Miller makes the argument that every child has a legitimate need for the full range of his emotions and sensations to be acknowledged and respected. When a child is trained early, deliberately or subconsciously, to not reveal, or even experience, certain intense feelings, that repression stunts the child's emotional development. The result is that the individual is alienated from parts of his own self. This self-alienation will eventually come to the surface as depression, rage, guilt, psychosomatic complaints, compulsive or provocative behavior, unhealthy relationships, etc.
The adult child may still have a need to idealize her parents, in which case denial proves a useful tool. But until she can confront the difficult parts of herself (which may in fact be her greatest strengths!) that her parents rejected, she will be continue abandoning her true self. The key to reclaiming personal autonomy and a complete sense of being alive, according to Miller, is acknowledging the parts of one's self that were "split off", as it were, and recognizing the needs of the child that the parents were not able, for whatever reason, to adequately meet. When one is able to properly mourn what was lost (irretrievably for the child at that point in his development), one can regain the ability to experience all the instinctual desires and responses of the human psyche without hiding the "bad" ones behind a thick wall.

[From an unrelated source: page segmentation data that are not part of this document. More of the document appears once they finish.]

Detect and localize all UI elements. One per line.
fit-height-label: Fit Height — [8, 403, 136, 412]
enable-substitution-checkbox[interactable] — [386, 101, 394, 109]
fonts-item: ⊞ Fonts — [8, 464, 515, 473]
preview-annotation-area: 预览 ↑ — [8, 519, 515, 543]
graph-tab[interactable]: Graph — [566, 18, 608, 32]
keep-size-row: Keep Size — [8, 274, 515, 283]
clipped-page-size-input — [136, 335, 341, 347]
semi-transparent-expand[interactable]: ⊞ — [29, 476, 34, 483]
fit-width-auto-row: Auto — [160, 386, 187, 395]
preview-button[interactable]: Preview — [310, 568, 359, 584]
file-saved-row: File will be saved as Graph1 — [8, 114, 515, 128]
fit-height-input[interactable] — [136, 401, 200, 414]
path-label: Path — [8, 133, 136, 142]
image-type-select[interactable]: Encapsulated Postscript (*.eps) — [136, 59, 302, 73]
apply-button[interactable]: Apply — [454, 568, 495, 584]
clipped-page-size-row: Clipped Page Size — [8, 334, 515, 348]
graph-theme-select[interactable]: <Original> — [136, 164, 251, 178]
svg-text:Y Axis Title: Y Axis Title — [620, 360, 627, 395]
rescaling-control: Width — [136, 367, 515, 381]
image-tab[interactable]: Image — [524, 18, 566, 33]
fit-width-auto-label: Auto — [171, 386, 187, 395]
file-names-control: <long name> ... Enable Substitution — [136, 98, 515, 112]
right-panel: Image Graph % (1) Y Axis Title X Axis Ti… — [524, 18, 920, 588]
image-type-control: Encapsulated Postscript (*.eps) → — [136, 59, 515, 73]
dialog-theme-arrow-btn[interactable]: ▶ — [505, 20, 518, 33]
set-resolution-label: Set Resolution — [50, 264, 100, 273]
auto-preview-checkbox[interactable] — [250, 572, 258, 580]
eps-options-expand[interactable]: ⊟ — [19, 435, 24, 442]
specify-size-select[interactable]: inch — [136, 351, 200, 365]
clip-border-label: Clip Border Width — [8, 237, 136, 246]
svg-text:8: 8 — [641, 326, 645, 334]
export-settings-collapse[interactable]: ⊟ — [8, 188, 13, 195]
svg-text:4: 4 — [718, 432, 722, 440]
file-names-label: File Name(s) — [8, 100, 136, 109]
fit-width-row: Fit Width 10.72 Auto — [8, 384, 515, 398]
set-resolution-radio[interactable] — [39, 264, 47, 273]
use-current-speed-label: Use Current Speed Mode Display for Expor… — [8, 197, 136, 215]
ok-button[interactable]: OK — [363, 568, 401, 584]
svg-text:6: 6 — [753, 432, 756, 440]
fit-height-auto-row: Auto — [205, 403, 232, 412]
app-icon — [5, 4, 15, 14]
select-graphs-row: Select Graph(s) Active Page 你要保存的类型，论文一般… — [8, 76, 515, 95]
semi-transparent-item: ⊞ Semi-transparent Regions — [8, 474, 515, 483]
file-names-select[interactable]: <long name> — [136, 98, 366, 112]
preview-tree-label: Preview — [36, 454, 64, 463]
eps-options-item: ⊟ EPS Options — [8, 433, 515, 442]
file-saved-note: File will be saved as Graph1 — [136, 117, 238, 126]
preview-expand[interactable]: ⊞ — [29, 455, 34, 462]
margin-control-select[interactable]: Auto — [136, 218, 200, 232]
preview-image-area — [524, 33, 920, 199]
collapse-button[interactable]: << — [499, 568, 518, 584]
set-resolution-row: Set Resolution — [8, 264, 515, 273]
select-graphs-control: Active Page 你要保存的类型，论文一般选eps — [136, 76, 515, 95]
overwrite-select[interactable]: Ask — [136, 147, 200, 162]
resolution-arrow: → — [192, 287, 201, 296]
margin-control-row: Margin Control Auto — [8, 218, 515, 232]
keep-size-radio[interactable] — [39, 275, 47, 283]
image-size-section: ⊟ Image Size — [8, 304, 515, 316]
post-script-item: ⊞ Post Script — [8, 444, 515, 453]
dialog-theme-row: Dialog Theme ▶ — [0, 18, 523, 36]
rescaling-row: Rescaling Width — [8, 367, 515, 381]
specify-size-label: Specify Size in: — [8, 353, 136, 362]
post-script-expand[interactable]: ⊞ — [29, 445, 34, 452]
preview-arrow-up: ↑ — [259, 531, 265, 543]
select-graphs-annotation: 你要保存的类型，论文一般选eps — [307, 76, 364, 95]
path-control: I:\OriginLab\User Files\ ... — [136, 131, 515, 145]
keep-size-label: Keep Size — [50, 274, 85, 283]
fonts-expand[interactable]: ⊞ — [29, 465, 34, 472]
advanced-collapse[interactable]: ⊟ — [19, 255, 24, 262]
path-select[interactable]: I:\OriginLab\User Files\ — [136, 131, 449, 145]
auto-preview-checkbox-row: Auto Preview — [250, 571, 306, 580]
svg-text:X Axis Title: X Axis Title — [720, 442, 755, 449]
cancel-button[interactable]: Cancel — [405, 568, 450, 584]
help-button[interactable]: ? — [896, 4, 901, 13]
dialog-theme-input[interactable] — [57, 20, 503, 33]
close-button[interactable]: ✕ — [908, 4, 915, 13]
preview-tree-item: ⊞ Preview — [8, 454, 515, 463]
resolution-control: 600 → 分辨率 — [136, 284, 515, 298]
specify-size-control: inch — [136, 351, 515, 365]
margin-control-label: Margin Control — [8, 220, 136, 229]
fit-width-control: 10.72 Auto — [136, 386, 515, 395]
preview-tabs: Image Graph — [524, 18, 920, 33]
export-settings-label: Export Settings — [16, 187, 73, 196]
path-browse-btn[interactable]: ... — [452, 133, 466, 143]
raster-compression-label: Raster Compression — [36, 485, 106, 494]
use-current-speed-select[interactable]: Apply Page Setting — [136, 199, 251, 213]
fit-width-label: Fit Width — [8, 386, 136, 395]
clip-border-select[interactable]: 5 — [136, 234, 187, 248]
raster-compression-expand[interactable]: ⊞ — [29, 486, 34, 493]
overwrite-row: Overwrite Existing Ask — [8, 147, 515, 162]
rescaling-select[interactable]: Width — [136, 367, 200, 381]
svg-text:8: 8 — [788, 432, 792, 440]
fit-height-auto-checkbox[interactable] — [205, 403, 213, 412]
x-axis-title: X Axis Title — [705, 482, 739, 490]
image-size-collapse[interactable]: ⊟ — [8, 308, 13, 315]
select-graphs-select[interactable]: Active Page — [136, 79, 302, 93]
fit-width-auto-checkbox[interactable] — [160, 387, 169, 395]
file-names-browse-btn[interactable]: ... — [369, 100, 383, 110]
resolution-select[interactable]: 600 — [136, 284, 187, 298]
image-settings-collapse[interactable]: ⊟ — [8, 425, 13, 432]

Both Judith Herman's Trauma and Recovery and Pete Walker's Complex PTSD: From Surviving to Thriving built on the concepts Miller introduced regarding childhood trauma and emotional development, and I found it useful to consider some of their later terminology in place of the denser language of this 1980s translation. (The current version available from Amazon was revised more recently and is hopefully more readable.)
Miller walks the reader through a healthy counseling relationship and points out the challenges and potential sloughs along the way. Anyone who is a parent, or who is a counselee, could certainly benefit from this book.